**Supplied material:**
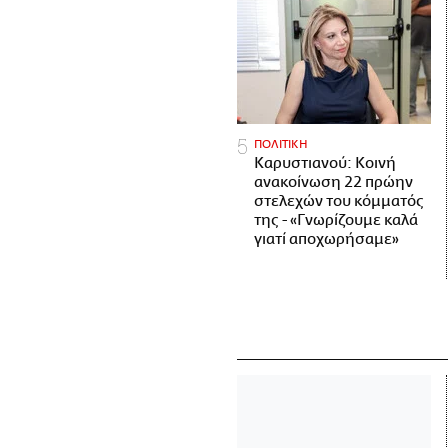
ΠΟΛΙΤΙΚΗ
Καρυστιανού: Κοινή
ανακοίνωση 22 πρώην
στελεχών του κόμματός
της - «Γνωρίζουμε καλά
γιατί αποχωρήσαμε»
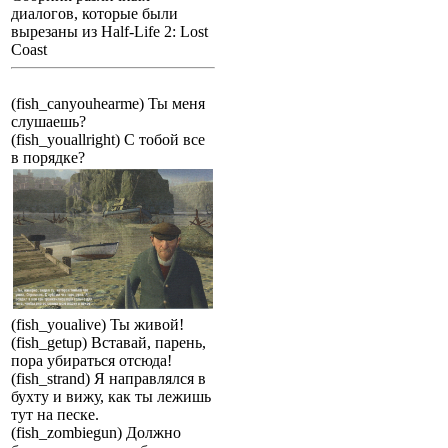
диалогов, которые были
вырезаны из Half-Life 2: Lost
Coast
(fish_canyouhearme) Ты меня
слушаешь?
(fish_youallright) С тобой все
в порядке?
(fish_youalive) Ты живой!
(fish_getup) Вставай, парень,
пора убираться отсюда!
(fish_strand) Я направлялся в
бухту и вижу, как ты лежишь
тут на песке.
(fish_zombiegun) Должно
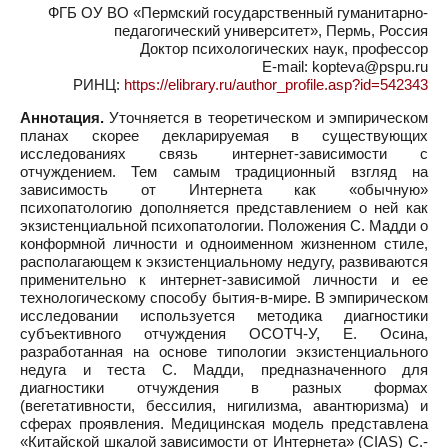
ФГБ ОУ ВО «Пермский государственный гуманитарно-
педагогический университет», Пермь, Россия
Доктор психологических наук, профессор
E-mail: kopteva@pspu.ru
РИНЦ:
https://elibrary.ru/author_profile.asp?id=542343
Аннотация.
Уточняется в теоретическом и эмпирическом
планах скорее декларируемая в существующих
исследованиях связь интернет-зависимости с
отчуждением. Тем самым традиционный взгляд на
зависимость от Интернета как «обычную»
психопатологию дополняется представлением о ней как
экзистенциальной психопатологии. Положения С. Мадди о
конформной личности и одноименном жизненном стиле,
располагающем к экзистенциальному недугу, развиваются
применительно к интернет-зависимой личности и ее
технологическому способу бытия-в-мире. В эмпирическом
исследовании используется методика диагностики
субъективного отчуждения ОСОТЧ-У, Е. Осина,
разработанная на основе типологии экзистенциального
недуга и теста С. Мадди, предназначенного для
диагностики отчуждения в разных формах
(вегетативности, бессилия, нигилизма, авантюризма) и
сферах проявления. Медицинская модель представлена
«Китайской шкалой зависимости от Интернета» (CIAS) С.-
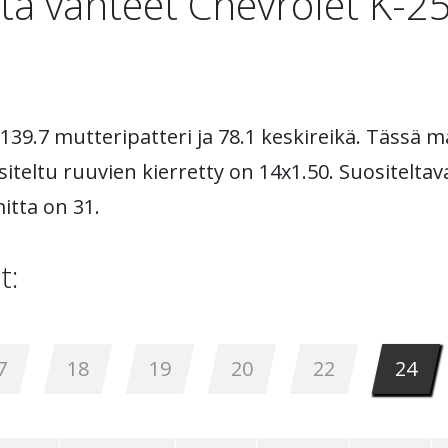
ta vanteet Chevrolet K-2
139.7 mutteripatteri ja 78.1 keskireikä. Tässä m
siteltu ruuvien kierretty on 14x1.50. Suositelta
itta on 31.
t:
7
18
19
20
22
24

---

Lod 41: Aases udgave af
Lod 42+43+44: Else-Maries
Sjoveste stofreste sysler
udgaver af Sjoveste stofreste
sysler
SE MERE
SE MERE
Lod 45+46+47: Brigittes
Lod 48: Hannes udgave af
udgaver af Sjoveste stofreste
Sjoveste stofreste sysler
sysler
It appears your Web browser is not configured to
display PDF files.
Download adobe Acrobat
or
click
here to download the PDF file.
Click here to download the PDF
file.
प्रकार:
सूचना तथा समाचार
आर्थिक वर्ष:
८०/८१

**Exercise:** In the records above, find the line with "(fish_canyouhearme) Ты меня" and the line with "отчуждением. Тем самым традиционный взгляд на"; please transcribe exactly those two lines and all lines between them, omitting any picture.

**Completed exercise:**
(fish_canyouhearme) Ты меня
слушаешь?
(fish_youallright) С тобой все
в порядке?
(fish_youalive) Ты живой!
(fish_getup) Вставай, парень,
пора убираться отсюда!
(fish_strand) Я направлялся в
бухту и вижу, как ты лежишь
тут на песке.
(fish_zombiegun) Должно
ФГБ ОУ ВО «Пермский государственный гуманитарно-
педагогический университет», Пермь, Россия
Доктор психологических наук, профессор
E-mail: kopteva@pspu.ru
РИНЦ:
https://elibrary.ru/author_profile.asp?id=542343
Аннотация.
Уточняется в теоретическом и эмпирическом
планах скорее декларируемая в существующих
исследованиях связь интернет-зависимости с
отчуждением. Тем самым традиционный взгляд на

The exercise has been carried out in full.